It was slave labour, that’s what it was.

My nose drew a little circle in the center of the condensation on my faceplate. The visors were supposed to be moisture resistant but like everything else, the company had cut corners. We could see enough to do our jobs.

Tiny, valuable crystals coated the billion square kilometers of the half-Dyson. Very dense carbon deposits.

Blue diamonds.

Manual labour was the cheapest way to get them. Like any loser here, I’d believed the hype about getting shares in the company. We were paid well but they took everything we needed to do our job out of our pay at exorbitant prices.
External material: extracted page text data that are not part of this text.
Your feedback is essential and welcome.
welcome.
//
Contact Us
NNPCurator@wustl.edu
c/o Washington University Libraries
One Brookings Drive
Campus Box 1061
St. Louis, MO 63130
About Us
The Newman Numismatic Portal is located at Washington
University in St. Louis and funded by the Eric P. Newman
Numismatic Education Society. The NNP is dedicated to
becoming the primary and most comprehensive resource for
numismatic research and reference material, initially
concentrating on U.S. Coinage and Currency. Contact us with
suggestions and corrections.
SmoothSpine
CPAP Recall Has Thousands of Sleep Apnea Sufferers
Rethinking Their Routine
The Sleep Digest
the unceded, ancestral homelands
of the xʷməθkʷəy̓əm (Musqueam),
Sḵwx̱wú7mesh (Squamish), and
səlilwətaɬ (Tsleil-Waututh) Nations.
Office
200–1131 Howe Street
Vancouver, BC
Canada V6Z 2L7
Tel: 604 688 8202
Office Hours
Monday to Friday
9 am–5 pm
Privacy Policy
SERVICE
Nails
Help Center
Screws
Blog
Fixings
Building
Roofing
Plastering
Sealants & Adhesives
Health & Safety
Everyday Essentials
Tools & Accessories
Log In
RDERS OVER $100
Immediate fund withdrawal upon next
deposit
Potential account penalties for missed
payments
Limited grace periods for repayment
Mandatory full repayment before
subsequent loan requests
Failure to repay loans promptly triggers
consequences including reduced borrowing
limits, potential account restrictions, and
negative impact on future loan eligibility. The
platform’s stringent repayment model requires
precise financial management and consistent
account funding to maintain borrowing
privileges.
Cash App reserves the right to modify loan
It was the oldest scam in the book and there was always another crop of uneducated fools ready to sign up.

When a person was prying a diamond off the hull, the cheap tool would snap and the worker would rock back. Sometimes, he’d rock back too quickly and break his gravplate bonds.

That person would float off into space. That person’s screaming intercom would be cut off by control. He’d dwindle to a speck over the course of a day.
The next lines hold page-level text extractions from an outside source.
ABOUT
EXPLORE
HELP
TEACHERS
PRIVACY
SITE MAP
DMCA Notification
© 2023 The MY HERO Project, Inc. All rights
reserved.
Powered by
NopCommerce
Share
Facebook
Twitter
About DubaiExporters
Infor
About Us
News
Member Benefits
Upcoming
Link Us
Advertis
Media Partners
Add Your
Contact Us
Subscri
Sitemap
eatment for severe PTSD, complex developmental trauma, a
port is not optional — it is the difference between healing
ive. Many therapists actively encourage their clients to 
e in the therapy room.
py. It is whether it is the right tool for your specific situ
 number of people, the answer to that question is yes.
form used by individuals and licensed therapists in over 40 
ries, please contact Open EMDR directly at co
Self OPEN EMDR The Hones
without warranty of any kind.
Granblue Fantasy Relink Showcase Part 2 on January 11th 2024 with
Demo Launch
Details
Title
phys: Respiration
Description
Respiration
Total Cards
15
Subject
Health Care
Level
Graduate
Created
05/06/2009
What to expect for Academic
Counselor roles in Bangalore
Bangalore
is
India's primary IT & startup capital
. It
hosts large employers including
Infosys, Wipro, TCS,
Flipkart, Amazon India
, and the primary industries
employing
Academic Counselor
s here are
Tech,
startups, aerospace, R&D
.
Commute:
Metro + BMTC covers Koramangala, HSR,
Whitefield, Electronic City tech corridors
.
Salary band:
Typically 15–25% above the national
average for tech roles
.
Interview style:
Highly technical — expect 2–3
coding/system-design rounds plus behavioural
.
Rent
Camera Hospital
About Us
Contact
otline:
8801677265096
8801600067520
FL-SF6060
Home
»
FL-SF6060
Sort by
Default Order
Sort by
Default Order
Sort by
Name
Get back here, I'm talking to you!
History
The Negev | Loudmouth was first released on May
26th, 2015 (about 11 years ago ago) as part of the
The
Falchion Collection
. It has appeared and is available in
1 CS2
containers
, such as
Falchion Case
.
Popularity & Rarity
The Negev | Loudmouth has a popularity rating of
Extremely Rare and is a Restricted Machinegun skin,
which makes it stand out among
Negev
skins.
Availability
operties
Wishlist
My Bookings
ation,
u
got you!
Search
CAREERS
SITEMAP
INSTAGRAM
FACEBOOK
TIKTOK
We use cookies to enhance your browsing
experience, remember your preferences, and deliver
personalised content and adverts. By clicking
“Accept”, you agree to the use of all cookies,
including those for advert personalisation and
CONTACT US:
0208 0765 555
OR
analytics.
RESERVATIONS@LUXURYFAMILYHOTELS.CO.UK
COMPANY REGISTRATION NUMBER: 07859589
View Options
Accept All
We were supposed to have tethers. We were supposed to have maneuvering jets. There were supposed to be ambulance shuttles standing by. All very expensive. Safety inspectors were bribed. We cut corners ourselves to heighten our own wages.

It was stupid and dangerous work.

I crawled, stuck to the surface by weak gravplates on my knees, feet, elbows and hands, on what appeared to me to be a flat black plane stretching away to the horizon on all sides.

Weak flashlights on either side of my helmet kept trained on the ‘ground’ one meter in front of my face. I was in the stimulus-response trance that repetitive work brought on. It was almost meditative.

That when I heard Julie’s frightened bark of a scream click off into silence.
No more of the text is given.